Saturday 15 June 2019, 23:37

Bonmati: I'd hit the boys back in school

  • Aitana Bonmati discusses the ‘mental barrier’ of being a small footballer

  • She outlines three keys to Spain reaching the Round of 16

  • Follow the Live Blog for #CHNESP

By Elisa Revuelta with Spain

“That girl’s quick, you know!”

The 'girl' in question is Olympique Lyonnais and Netherlands left-wingback Shanice Van de Sanden, one of the most powerful players in world football, though Aitana Bonmati was not thinking about that at the time.

“The only thing I was thinking was, ‘They’re not going to put another goal past us’.” With that in mind, the Spaniard embarked on a sprint of nearly 70 metres that saw her power past the Dutch star with something to spare. It was a moment that came in the 61st minute of this year’s UEFA Women’s Champions League final, a match in which Bonmati’s Barcelona side were trailing 4-0 at the time, though they did manage a late consolation.

Bonmati’s supercharged sprint went viral online, though what made the match truly important for her was that it taught her a few things about herself. And less than a month later she is proving to be one of the most effective performers in Jorge Vilda’s Spain side at the FIFA Women’s World Cup France 2019™.
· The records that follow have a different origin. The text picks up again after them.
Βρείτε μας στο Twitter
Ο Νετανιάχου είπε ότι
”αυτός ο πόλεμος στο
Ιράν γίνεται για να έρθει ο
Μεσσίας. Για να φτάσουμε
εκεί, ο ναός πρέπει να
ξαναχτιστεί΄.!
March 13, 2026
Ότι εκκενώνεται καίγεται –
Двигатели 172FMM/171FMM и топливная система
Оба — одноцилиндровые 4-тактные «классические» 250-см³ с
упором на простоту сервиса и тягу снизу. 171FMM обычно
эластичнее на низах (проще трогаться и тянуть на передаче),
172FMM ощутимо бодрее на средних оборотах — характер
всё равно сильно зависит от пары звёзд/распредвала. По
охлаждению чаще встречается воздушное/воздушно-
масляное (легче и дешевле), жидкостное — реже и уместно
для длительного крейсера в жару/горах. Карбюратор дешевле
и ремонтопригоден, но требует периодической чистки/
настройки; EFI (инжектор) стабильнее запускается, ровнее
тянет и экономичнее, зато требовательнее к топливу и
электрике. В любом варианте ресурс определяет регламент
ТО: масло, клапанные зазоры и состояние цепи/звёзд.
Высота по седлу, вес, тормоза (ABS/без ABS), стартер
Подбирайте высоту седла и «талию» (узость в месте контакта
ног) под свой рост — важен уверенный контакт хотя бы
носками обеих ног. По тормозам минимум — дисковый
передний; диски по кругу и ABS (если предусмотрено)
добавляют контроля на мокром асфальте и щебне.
The lowdown on Aitana Bonmati

  • Aged 21, creative midfielder

  • Club: FC Barcelona, a product of La Masia

  • Scored 12 goals in 20 league appearances this year

  • A starter in the UEFA Women's Champions League final

  • A runner up with Spain at the FIFA U-17 and U-20 Women’s World Cups

  • 15 senior caps

“It was like a mental barrier. I’d think about how small I am (5ft 4ins) and how young I am. Sometimes I’d get scared just thinking about playing in a big match and how I’d manage. But I played against the best team in the world and I proved to myself that I can play the tough matches, like the one against Germany the other day and all the tough games to come.”

In Spain’s opening France 2019 match against South Africa, Bonmati came on in the second half, along with Lucia Garcia and Nahikari Garcia, and played a decisive role as they came from behind to win 3-1. So well did she perform, in fact, that FIFA Legend Vero Boquete, who was watching from the stands, singled her out for praise: “I especially liked what Aitana had to offer in the midfield.” She came on to good effect against the Germans too, injecting fresh energy in the Spain side, albeit without any reward.

Bags of character

If Bonmati proved anything in her youth career with Spain it is that her apparent physical fragility is just that: apparent. Aside from her technique and vision, the midfielder is not short on character.

She laughed as she recalled her early days: “Yes, but that comes from way back, from when I started to play, because I started playing with the boys at school and they used to insult me. I didn’t let anyone walk all over me though. If they insulted me, I’d come back at them even harder, and if they hit me, I hit them back. It was because of that I grew up being competitive and having attitude and ambition.”

Spain v Nigeria: Group  - FIFA U-20 Women's  World Cup France 2018 Quarter Final - Aitana Bonmati of Spain celebrates her team's first goal

Spain’s problems in front of goal: a mental block?

Spain face a make-or-break match against China PR on Monday, a game that will decide their fate at France 2019. If they are to get the draw or the win that will seal their place in the Round of 16, La Roja will need to improve their wayward finishing, an aspect of the game where they continue to struggle.

Though Bonmati does not believe the problem is “psychological”, she refused to gloss over it: “The scoring problem is there for everyone to see. I’m not going to lie and say, ‘No, we’re a great team that takes every chance it gets.' We can create chances, but as soon as we get in the box, we seem to lose our focus. We shouldn’t beat ourselves up about it though, because we will sort it out.”

The recipe for success against China

  1. Aggressiveness: “We have to be more aggressive than them. We were very aggressive against Germany, especially in the first half, and we won all the second balls.”

  2. Competitiveness: “We have to be at our very best.”

  3. Directness: “We have to move the ball around very fast, not take too many touches and be direct. We need to believe we can score, and we will score.”